Таким образом, цели «политики» ограничены. Но в пределах этих целей «политика» автономна. Лучшая политика, по Аристотелю, не та, которая стремится к высшим идеалам – проектировать идеальные государства нетрудная задача, – а та, которая из наличных материалов умеет создать то, что нужно; та, в которой чутье действительности соединяется со стремлением к высшему. «Политика не есть дело чувства, симпатий или антипатий». «Где борьба, там не может быть откровенности и искренности, нельзя не пользоваться слабыми сторонами противника и открывать ему собственные слабые стороны». Даже и Христос в борьбе с фарисеями и первосвященниками не указывал на относительную законность их существования, а беспощадно выносил на свет их изнанку.
Точно так же законно и стремление к победе и власти. В этом «душа партий»; и та партия, которая не борется, теряет значение и перестает существовать. Нельзя, конечно, ставить успех единственной целью борьбы, жертвуя принципами и внося в партию дух беспринципного оппортунизма, ведущий в конце концов к ее разложению. Но нельзя, с другой стороны, и бороться за голые принципы, забывая о практических последствиях, теряя всякую связь с действительностью и тем лишая партию жизнеспособности и надежды на победу. Найти правильную середину между этими двумя крайностями есть дело глазомера и такта – качеств, которые и создают «политика».

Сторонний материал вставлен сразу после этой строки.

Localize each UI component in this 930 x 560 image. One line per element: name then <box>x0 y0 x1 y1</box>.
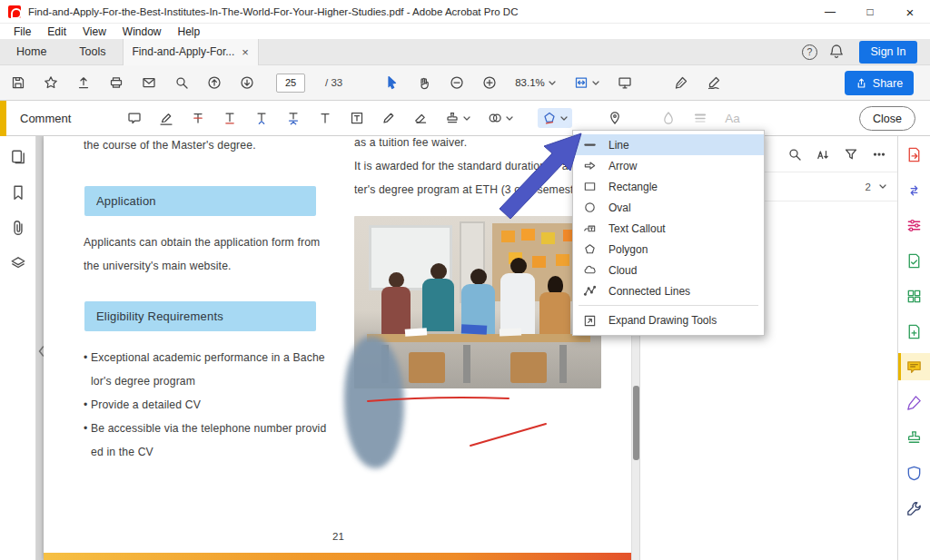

Таким образом, Паульсен не только не хочет уничтожать политику и подчинять ее «работе человека над самим собой», он даже не хочет делать политику «ручной» и лишать ее свойственного ей в ее области оружия. «Было бы даже лучше для нашей общественности, если бы у нас было больше решительности и настойчивости в защите наших убеждений и идеалов, больше готовности к борьбе, борьбе суровой и требующей жертв за правое дело».

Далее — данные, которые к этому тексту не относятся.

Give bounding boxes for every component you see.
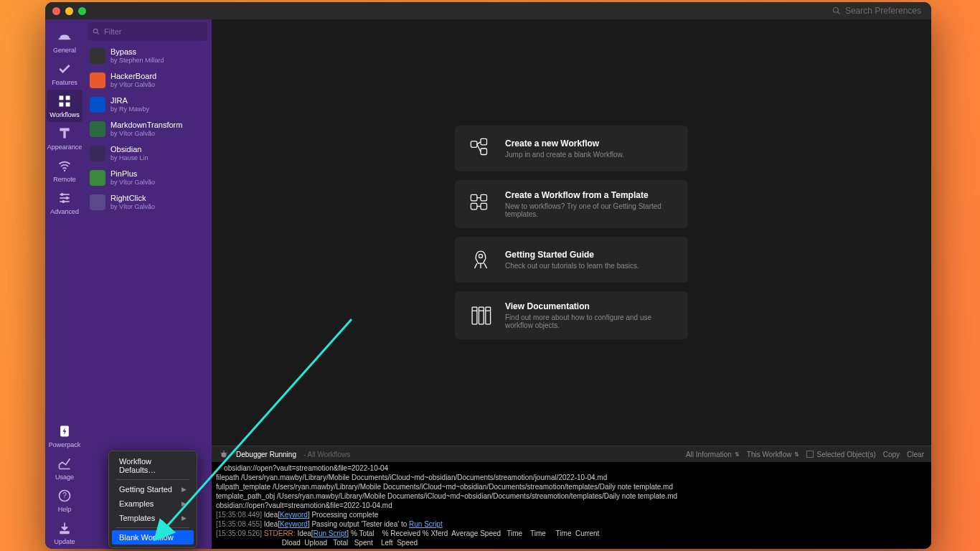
- nav-label: Workflows: [50, 111, 79, 118]
- card-title: Create a Workflow from a Template: [505, 190, 675, 200]
- debugger-scope-label: - All Workflows: [303, 451, 350, 458]
- window-controls: [52, 7, 86, 15]
- workflow-name: RightClick: [110, 194, 155, 203]
- svg-rect-34: [479, 307, 484, 324]
- svg-rect-6: [60, 128, 69, 131]
- svg-point-12: [65, 197, 68, 199]
- card-title: Create a new Workflow: [505, 138, 624, 149]
- context-menu-item[interactable]: Templates▶: [112, 511, 194, 525]
- nav-usage[interactable]: Usage: [47, 452, 83, 484]
- workflow-name: MarkdownTransform: [110, 121, 182, 130]
- workflow-canvas: Create a new WorkflowJump in and create …: [212, 19, 931, 549]
- svg-line-20: [97, 32, 99, 34]
- svg-rect-27: [471, 203, 477, 209]
- debugger-selected-toggle[interactable]: Selected Object(s): [806, 451, 875, 458]
- nav-powerpack[interactable]: Powerpack: [47, 420, 83, 452]
- card-title: Getting Started Guide: [505, 250, 639, 260]
- nav-features[interactable]: Features: [47, 57, 83, 90]
- workflow-item[interactable]: Obsidianby Hause Lin: [84, 141, 212, 166]
- workflow-name: Obsidian: [110, 145, 149, 154]
- nav-workflows[interactable]: Workflows: [47, 90, 83, 122]
- nav-update[interactable]: Update: [47, 517, 83, 549]
- debug-output[interactable]: obsidian://open?vault=streamotion&file=2…: [212, 462, 931, 549]
- nav-advanced[interactable]: Advanced: [47, 187, 83, 219]
- zoom-window-button[interactable]: [78, 7, 86, 15]
- debugger-info-select[interactable]: All Information ⇅: [686, 451, 740, 458]
- context-menu-item[interactable]: Examples▶: [112, 496, 194, 511]
- svg-line-24: [477, 142, 481, 144]
- nav-remote[interactable]: Remote: [47, 154, 83, 187]
- workflow-item[interactable]: Bypassby Stephen Millard: [84, 44, 212, 68]
- nav-label: Help: [58, 506, 72, 513]
- minimize-window-button[interactable]: [65, 7, 73, 15]
- workflow-author: by Vítor Galvão: [110, 203, 155, 211]
- grid-icon: [57, 93, 72, 109]
- menu-separator: [116, 527, 189, 528]
- svg-point-10: [61, 193, 64, 196]
- workflow-item-icon: [90, 170, 105, 186]
- workflow-icon: [468, 136, 494, 161]
- add-workflow-context-menu: Workflow Defaults…Getting Started▶Exampl…: [108, 451, 197, 548]
- workflow-author: by Vítor Galvão: [110, 81, 156, 89]
- download-icon: [57, 520, 72, 536]
- workflow-item-icon: [90, 121, 105, 137]
- wifi-icon: [57, 158, 72, 174]
- debugger-status: Debugger Running: [236, 451, 296, 458]
- svg-rect-29: [481, 203, 487, 209]
- context-menu-item[interactable]: Workflow Defaults…: [112, 454, 194, 477]
- svg-point-8: [64, 169, 66, 171]
- workflow-name: HackerBoard: [110, 72, 156, 81]
- card-template[interactable]: Create a Workflow from a TemplateNew to …: [455, 180, 688, 228]
- card-desc: New to workflows? Try one of our Getting…: [505, 202, 675, 218]
- close-window-button[interactable]: [52, 7, 60, 15]
- debugger-copy-button[interactable]: Copy: [883, 451, 900, 458]
- context-menu-item[interactable]: Getting Started▶: [112, 482, 194, 496]
- sliders-icon: [57, 190, 72, 206]
- svg-rect-26: [471, 194, 477, 201]
- card-title: View Documentation: [505, 301, 675, 311]
- card-guide[interactable]: Getting Started GuideCheck out our tutor…: [455, 237, 688, 283]
- svg-point-0: [833, 8, 838, 13]
- bug-icon: [219, 449, 229, 459]
- chevron-right-icon: ▶: [182, 500, 187, 507]
- workflow-item[interactable]: JIRAby Ry Mawby: [84, 93, 212, 117]
- svg-rect-23: [481, 149, 487, 155]
- debugger-clear-button[interactable]: Clear: [907, 451, 924, 458]
- card-docs[interactable]: View DocumentationFind out more about ho…: [455, 291, 688, 339]
- svg-line-1: [837, 12, 839, 14]
- workflow-author: by Stephen Millard: [110, 57, 164, 65]
- search-preferences[interactable]: Search Preferences: [832, 6, 921, 16]
- svg-line-25: [477, 144, 481, 151]
- workflow-item[interactable]: PinPlusby Vítor Galvão: [84, 166, 212, 190]
- debugger-scope-select[interactable]: This Workflow ⇅: [747, 451, 800, 458]
- nav-label: Advanced: [50, 208, 79, 215]
- filter-input[interactable]: [104, 27, 203, 36]
- card-create-workflow[interactable]: Create a new WorkflowJump in and create …: [455, 126, 688, 171]
- workflow-item[interactable]: HackerBoardby Vítor Galvão: [84, 68, 212, 93]
- svg-point-19: [93, 29, 98, 33]
- workflow-author: by Hause Lin: [110, 154, 149, 162]
- nav-general[interactable]: General: [47, 25, 83, 57]
- sidebar-nav: General Features Workflows Appearance Re…: [45, 19, 84, 549]
- search-icon: [93, 28, 100, 36]
- workflow-name: Bypass: [110, 47, 164, 57]
- debugger-panel: Debugger Running - All Workflows All Inf…: [212, 446, 931, 549]
- svg-rect-4: [60, 103, 64, 107]
- svg-rect-21: [471, 141, 477, 148]
- workflow-item[interactable]: MarkdownTransformby Vítor Galvão: [84, 117, 212, 141]
- nav-label: Remote: [53, 176, 76, 183]
- workflow-item-icon: [90, 97, 105, 113]
- svg-rect-7: [63, 131, 65, 138]
- rocket-icon: [468, 247, 494, 273]
- context-menu-item[interactable]: Blank Workflow: [112, 530, 194, 545]
- help-icon: ?: [57, 488, 72, 504]
- workflow-item[interactable]: RightClickby Vítor Galvão: [84, 190, 212, 215]
- nav-appearance[interactable]: Appearance: [47, 122, 83, 154]
- filter-bar[interactable]: [88, 22, 207, 41]
- template-icon: [468, 192, 494, 217]
- nav-help[interactable]: ? Help: [47, 484, 83, 517]
- search-placeholder: Search Preferences: [845, 6, 921, 16]
- workflow-author: by Vítor Galvão: [110, 130, 182, 138]
- welcome-cards: Create a new WorkflowJump in and create …: [212, 19, 931, 446]
- workflow-item-icon: [90, 146, 105, 161]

Все, чего хочет Паульсен, – это несколько «гуманизировать» партийную борьбу. Он требует честного убеждения в правоте своего дела и преданности ему: требует борьбы «честным оружием», а не ложью и клеветой, хотя это и не значит «играть с открытыми картами и считать себя обязанным поправлять ошибки противника». Он требует сохранения «нейтральной сферы вне борьбы», где можно было бы уважать противника как человека; не думать, что в противной партии нет людей, заслуживающих симпатии и уважения, и не смешивать границы партий с границами добра и зла; ставить целое выше партий не только на словах, но и на деле; прекращать партийные распри, когда стоишь лицом к лицу с врагами родины; признавать относительную справедливость позиции политического противника.

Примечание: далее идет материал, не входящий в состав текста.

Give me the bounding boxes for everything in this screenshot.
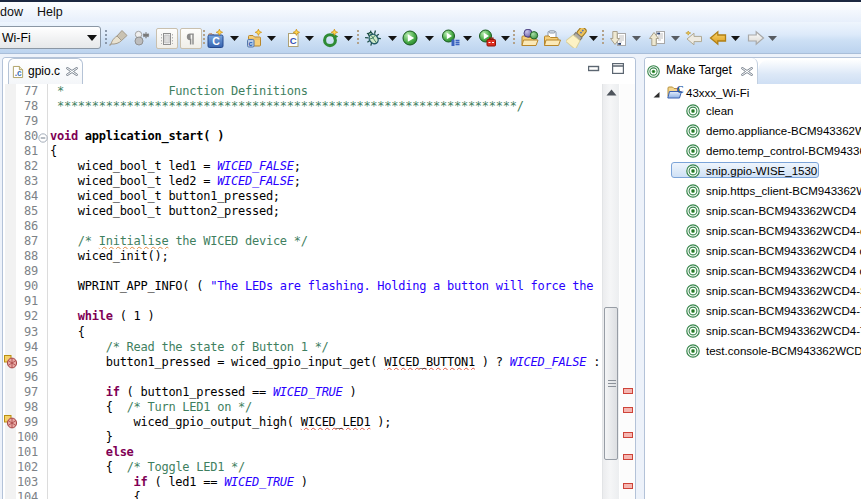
toolbar-separator [602,29,604,46]
code-line: 100 } [3,430,636,445]
make-target-row[interactable]: clean [645,102,861,122]
make-target-item-icon [686,304,700,318]
error-marker[interactable] [623,407,633,413]
previous-annotation-dropdown[interactable] [670,26,681,50]
code-line: 98 { /* Turn LED1 on */ [3,400,636,415]
line-number: 81 [3,144,46,159]
make-target-row[interactable]: snip.scan-BCM943362WCD4-ThreadX-NetX [645,322,861,342]
editor-vertical-scrollbar[interactable] [602,84,619,499]
new-folder-button[interactable]: c [242,26,266,50]
menu-window[interactable]: dow [0,5,23,19]
next-annotation-dropdown[interactable] [631,26,642,50]
code-line: 101 else [3,445,636,460]
code-text: WPRINT_APP_INFO( ( "The LEDs are flashin… [46,279,602,294]
code-line: 95 button1_pressed = wiced_gpio_input_ge… [3,355,636,370]
external-tools-dropdown[interactable] [500,26,511,50]
make-target-row-label: snip.scan-BCM943362WCD4-ThreadX [706,305,861,317]
make-target-tab[interactable]: Make Target [645,58,758,84]
new-c-project-dropdown[interactable] [229,26,240,50]
code-line: 88 wiced_init(); [3,249,636,264]
make-target-row[interactable]: test.console-BCM943362WCD4 [645,342,861,362]
debug-button[interactable] [361,26,385,50]
code-text [46,219,602,234]
show-whitespace-button[interactable] [180,28,202,49]
editor-tab-label: gpio.c [28,64,60,78]
make-target-row[interactable]: snip.scan-BCM943362WCD4 download [645,242,861,262]
make-target-row[interactable]: snip.scan-BCM943362WCD4 [645,202,861,222]
export-button[interactable] [540,26,564,50]
previous-annotation-button[interactable] [645,26,669,50]
dropdown-arrow-icon [632,36,641,41]
next-annotation-icon [610,30,627,47]
next-annotation-button[interactable] [606,26,630,50]
tree-root-row[interactable]: C 43xxx_Wi-Fi [645,84,861,104]
profile-button[interactable] [438,26,462,50]
run-button[interactable] [398,26,422,50]
maximize-icon[interactable] [612,63,624,74]
show-source-button[interactable] [156,28,178,49]
combo-dropdown-arrow-icon[interactable] [87,35,97,41]
run-icon [402,30,418,46]
code-text: if ( button1_pressed == WICED_TRUE ) [46,385,602,400]
back-dropdown[interactable] [730,26,741,50]
minimize-icon[interactable] [588,63,600,74]
forward-button[interactable] [744,26,768,50]
error-marker[interactable] [623,388,633,394]
external-tools-button[interactable] [475,26,499,50]
code-line: 92 while ( 1 ) [3,309,636,324]
breakpoint-bug-icon[interactable] [4,415,18,429]
error-marker[interactable] [623,432,633,438]
debug-dropdown[interactable] [387,26,398,50]
code-text: { [46,325,602,340]
new-make-target-button[interactable] [318,26,342,50]
new-c-file-button[interactable]: C [280,26,304,50]
scroll-up-button[interactable] [603,84,620,101]
make-target-row[interactable]: snip.https_client-BCM943362WCD4 [645,182,861,202]
profile-dropdown[interactable] [462,26,473,50]
editor-tab-gpio-c[interactable]: .c gpio.c [8,58,83,84]
tab-close-icon[interactable] [66,67,78,76]
new-make-target-dropdown[interactable] [343,26,354,50]
make-target-row[interactable]: snip.scan-BCM943362WCD4-debug [645,222,861,242]
back-button[interactable] [706,26,730,50]
tree-expand-arrow-icon[interactable] [653,92,660,98]
error-marker[interactable] [623,454,633,460]
make-target-row[interactable]: snip.gpio-WISE_1530 [645,162,861,182]
make-target-row[interactable]: snip.scan-BCM943362WCD4-ThreadX [645,302,861,322]
new-c-file-dropdown[interactable] [304,26,315,50]
code-editor[interactable]: 77 * Function Definitions78 ************… [3,84,635,499]
smart-insert-button[interactable] [130,26,154,50]
last-edit-location-button[interactable] [682,26,706,50]
search-dropdown[interactable] [588,26,599,50]
make-target-item-icon [686,344,700,358]
dropdown-arrow-icon [589,36,598,41]
line-number: 79 [3,114,46,129]
code-line: 91 [3,294,636,309]
mark-occurrences-button[interactable] [107,26,131,50]
tab-close-icon[interactable] [741,67,753,76]
code-line: 79 [3,114,636,129]
scrollbar-thumb[interactable] [604,307,618,460]
scrollbar-grip [608,380,616,389]
menu-help[interactable]: Help [37,5,63,19]
new-folder-dropdown[interactable] [266,26,277,50]
run-dropdown[interactable] [424,26,435,50]
import-button[interactable] [517,26,541,50]
c-file-icon: .c [12,65,24,79]
make-target-row[interactable]: demo.temp_control-BCM943362WCD4 [645,142,861,162]
fold-collapse-icon[interactable] [38,133,48,143]
make-target-row[interactable]: demo.appliance-BCM943362WCD4 [645,122,861,142]
make-target-row[interactable]: snip.scan-BCM943362WCD4-SDIO [645,282,861,302]
tree-rows: cleandemo.appliance-BCM943362WCD4demo.te… [645,102,861,362]
code-text: if ( led1 == WICED_TRUE ) [46,475,602,490]
build-target-combo[interactable]: Wi-Fi [0,26,101,49]
make-target-row[interactable]: snip.scan-BCM943362WCD4 download run [645,262,861,282]
code-text: wiced_bool_t led2 = WICED_FALSE; [46,174,602,189]
search-button[interactable] [564,26,588,50]
breakpoint-bug-icon[interactable] [4,355,18,369]
make-target-tree[interactable]: C 43xxx_Wi-Fi cleandemo.appliance-BCM943… [645,84,861,499]
forward-dropdown[interactable] [767,26,778,50]
line-number: 85 [3,204,46,219]
error-marker[interactable] [623,483,633,489]
new-c-project-button[interactable]: C [203,26,227,50]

Нельзя не присоединиться ко всем этим советам – морализировать «политику». Нужно только прибавить, что советы Паульсена меньше всего нужны для того крыла нашей юной «политики», которое теснее всего связано с прошлым русской интеллигенции. Если это крыло в чем-нибудь обвиняют в широкой публике, то как раз в том, что «гуманизирование» политики делает его слишком «ручным» и слишком препятствует тому, что на нашем политическом жаргоне получило название «ярких выступлений». Нашим «гуманным» политикам посторонние зрители борьбы все чаще кричат в политическом азарте: будьте, как другие, не стесняйтесь!